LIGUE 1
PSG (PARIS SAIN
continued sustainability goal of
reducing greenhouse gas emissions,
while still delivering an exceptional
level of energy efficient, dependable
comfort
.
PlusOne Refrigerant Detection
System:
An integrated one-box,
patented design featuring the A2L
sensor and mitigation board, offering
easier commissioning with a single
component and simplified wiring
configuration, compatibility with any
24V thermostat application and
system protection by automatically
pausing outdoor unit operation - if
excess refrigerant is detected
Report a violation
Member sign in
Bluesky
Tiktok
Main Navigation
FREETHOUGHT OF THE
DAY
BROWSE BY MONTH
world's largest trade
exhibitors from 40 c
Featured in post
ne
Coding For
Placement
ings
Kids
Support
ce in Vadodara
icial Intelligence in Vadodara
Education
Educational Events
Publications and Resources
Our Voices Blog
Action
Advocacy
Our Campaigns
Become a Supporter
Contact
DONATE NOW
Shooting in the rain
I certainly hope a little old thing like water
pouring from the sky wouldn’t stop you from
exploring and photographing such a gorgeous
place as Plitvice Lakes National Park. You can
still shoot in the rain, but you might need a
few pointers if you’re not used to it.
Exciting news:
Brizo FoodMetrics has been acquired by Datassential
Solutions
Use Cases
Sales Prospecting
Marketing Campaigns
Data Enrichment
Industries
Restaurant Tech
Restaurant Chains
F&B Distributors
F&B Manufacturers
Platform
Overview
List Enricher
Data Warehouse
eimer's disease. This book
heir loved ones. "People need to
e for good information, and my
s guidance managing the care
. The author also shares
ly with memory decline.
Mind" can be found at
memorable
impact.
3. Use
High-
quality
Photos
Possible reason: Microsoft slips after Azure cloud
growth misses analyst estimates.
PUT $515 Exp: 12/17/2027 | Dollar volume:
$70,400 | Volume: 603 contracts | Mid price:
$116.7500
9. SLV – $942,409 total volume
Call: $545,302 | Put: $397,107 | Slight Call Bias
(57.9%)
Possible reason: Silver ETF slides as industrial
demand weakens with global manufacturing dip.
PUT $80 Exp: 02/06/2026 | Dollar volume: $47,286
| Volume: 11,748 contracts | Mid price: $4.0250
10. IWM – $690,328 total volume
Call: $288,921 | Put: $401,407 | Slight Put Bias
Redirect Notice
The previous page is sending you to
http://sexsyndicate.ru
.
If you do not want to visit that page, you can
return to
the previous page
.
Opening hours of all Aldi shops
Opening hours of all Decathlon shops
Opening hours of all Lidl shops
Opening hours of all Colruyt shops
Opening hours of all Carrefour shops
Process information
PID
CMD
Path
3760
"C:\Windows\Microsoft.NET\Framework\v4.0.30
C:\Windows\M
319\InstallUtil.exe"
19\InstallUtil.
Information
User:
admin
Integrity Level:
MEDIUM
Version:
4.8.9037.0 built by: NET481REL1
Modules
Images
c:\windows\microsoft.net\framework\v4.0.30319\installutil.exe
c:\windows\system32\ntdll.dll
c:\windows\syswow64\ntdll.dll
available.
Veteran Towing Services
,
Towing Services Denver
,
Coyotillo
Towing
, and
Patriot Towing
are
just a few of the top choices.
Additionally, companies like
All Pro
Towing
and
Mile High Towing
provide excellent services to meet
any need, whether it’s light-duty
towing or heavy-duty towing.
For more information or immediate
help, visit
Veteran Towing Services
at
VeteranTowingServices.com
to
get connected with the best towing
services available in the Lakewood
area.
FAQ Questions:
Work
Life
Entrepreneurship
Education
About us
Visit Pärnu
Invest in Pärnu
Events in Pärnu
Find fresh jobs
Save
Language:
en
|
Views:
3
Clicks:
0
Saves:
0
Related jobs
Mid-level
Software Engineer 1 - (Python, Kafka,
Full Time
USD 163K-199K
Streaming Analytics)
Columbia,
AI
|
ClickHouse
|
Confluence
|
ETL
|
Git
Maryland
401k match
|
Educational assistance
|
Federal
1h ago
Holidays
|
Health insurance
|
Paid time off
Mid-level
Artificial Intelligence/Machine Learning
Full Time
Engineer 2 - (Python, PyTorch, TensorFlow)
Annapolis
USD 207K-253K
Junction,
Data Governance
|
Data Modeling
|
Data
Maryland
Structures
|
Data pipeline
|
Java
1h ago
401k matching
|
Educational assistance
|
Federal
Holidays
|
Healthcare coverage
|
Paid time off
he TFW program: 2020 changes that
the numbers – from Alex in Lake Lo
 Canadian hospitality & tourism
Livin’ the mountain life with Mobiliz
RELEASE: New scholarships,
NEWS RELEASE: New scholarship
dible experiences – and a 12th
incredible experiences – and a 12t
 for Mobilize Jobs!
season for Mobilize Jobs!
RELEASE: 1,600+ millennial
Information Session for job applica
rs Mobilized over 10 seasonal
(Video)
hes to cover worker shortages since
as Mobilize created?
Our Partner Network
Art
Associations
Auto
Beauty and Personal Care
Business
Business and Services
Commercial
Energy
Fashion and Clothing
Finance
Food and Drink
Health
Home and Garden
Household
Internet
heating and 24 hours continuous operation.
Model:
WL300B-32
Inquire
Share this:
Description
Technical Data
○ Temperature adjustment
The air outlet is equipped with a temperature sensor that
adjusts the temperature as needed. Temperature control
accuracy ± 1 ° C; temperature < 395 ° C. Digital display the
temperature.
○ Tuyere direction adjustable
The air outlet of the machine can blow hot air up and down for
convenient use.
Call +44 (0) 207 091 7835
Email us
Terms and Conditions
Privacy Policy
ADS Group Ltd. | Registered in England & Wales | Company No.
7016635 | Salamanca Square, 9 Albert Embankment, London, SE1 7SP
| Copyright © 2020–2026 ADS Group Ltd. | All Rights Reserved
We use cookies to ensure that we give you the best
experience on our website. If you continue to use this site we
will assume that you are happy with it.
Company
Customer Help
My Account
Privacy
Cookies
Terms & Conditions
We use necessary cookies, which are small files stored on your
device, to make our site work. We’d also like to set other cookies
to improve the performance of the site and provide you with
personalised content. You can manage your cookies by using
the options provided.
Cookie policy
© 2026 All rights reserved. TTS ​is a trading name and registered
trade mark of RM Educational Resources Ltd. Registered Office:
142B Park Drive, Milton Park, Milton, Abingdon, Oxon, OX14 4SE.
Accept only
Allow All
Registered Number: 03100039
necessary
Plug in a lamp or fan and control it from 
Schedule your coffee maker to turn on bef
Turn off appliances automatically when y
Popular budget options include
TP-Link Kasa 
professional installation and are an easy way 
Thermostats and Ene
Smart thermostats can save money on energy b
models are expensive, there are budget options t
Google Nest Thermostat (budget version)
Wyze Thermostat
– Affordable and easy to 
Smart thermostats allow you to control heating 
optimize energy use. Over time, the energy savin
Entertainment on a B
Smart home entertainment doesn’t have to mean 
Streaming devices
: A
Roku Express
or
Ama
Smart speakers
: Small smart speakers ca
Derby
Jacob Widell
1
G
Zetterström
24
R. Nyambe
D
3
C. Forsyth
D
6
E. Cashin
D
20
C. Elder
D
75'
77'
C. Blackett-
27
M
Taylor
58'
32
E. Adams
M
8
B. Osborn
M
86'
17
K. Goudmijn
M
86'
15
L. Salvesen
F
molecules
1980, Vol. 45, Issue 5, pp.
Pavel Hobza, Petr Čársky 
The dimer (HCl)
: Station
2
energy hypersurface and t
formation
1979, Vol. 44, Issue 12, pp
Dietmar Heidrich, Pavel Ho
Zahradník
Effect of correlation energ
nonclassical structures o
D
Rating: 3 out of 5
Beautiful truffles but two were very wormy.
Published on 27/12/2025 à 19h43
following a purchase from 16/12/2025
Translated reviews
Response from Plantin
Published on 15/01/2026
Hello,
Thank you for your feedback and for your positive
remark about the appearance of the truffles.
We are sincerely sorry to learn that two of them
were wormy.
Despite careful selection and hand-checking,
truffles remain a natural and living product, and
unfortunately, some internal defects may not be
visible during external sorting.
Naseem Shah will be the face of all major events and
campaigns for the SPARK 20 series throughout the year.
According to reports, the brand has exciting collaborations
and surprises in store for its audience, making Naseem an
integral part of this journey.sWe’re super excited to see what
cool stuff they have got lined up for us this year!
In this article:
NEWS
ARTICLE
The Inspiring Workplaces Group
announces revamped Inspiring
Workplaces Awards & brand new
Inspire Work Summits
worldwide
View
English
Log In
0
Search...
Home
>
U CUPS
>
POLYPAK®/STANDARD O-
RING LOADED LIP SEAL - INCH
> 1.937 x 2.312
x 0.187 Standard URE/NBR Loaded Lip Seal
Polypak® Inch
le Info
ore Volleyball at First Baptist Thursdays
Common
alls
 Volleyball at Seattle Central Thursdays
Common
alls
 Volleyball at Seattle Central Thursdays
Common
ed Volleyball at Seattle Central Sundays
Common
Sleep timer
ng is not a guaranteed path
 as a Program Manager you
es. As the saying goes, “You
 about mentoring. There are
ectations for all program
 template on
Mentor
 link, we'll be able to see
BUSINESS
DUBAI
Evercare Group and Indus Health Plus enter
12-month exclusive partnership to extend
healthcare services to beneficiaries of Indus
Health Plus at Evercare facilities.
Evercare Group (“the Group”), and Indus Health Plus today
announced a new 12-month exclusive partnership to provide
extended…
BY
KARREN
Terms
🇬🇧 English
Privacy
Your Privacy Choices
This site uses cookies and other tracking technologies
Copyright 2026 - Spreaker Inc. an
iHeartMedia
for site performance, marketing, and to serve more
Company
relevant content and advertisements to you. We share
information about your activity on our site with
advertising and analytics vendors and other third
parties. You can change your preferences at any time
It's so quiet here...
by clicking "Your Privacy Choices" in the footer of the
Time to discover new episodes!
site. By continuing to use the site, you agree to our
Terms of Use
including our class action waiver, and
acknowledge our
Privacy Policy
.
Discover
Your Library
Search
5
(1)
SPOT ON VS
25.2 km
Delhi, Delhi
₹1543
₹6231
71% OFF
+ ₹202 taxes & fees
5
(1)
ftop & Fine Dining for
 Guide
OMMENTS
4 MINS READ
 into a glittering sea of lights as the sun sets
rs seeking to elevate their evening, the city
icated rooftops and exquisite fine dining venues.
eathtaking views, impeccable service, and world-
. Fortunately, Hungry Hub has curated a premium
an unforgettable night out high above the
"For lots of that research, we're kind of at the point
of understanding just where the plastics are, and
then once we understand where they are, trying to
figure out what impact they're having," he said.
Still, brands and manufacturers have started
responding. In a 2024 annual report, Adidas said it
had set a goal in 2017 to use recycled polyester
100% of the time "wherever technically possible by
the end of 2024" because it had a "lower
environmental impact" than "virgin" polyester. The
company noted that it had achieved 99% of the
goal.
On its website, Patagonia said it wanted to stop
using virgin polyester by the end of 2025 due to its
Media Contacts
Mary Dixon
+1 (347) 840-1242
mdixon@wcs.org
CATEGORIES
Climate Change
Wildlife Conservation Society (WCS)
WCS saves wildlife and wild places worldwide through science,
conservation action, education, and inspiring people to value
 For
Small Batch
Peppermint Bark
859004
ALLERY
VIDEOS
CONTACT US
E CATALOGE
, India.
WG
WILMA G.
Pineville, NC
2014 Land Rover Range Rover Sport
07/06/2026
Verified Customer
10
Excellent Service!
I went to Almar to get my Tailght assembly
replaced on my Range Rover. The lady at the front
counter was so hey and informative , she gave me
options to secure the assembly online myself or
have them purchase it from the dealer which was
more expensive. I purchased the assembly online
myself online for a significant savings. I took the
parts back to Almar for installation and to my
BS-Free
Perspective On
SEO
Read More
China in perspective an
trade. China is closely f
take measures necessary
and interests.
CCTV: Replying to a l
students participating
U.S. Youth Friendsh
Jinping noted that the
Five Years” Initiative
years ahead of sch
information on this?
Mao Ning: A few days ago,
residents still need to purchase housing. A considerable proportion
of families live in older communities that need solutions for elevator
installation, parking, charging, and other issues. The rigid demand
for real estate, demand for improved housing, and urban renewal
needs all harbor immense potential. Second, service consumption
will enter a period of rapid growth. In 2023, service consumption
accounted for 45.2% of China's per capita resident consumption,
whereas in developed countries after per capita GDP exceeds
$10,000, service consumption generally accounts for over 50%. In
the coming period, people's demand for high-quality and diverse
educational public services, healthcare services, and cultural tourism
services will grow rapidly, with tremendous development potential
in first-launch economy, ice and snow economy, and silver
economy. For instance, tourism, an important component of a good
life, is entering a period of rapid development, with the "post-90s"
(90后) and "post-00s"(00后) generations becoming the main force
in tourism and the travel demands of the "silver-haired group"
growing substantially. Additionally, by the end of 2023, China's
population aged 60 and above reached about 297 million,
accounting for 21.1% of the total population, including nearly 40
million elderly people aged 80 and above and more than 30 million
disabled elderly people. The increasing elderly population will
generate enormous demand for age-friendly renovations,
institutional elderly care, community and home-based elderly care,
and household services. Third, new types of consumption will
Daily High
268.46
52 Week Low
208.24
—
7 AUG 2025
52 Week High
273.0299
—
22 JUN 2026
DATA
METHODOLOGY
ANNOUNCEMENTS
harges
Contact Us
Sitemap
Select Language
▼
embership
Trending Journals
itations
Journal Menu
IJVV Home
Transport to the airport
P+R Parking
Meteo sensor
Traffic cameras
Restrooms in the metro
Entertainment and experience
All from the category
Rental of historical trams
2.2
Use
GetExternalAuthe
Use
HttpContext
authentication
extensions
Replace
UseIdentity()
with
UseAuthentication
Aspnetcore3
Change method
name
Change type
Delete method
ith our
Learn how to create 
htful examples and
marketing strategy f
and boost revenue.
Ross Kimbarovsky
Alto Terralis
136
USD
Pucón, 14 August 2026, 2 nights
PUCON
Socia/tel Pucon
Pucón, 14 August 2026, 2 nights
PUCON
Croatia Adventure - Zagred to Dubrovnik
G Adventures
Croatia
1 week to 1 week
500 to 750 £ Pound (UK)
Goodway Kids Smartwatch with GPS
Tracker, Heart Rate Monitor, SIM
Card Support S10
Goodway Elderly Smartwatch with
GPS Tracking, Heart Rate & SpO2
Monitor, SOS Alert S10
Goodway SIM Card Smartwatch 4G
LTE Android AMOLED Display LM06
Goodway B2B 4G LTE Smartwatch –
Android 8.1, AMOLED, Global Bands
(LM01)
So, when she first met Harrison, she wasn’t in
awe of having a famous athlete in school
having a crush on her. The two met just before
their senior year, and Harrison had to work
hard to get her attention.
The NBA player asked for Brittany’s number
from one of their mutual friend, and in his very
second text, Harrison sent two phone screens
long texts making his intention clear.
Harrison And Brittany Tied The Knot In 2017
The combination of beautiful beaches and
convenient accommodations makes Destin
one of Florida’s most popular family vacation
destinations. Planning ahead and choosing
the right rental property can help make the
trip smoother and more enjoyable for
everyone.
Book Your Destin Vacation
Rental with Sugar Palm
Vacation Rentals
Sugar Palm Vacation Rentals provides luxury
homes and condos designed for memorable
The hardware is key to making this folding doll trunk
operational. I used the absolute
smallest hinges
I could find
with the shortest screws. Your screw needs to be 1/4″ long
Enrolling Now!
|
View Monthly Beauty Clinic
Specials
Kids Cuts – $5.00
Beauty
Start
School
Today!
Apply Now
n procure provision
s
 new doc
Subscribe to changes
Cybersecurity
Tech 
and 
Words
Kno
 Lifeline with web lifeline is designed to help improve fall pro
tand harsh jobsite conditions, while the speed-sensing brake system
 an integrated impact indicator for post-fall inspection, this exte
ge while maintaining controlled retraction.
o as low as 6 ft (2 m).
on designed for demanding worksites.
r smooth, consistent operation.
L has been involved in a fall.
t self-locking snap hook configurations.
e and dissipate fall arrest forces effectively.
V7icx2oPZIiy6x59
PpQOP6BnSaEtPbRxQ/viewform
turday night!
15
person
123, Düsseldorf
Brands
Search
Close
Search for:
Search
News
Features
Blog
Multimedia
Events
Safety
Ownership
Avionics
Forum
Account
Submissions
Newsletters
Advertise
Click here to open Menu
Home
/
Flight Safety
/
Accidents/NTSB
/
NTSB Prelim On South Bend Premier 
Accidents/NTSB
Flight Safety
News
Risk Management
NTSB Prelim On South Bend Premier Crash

──────────────────────────────

Exercise aim ▸ Above are the records; from them, give again exactly the lines from the one containing "disabled elderly people." to the one containing "METHODOLOGY", both lines included, and nothing more.

Result for this task ▸
disabled elderly people. The increasing elderly population will
generate enormous demand for age-friendly renovations,
institutional elderly care, community and home-based elderly care,
and household services. Third, new types of consumption will
Daily High
268.46
52 Week Low
208.24
—
7 AUG 2025
52 Week High
273.0299
—
22 JUN 2026
DATA
METHODOLOGY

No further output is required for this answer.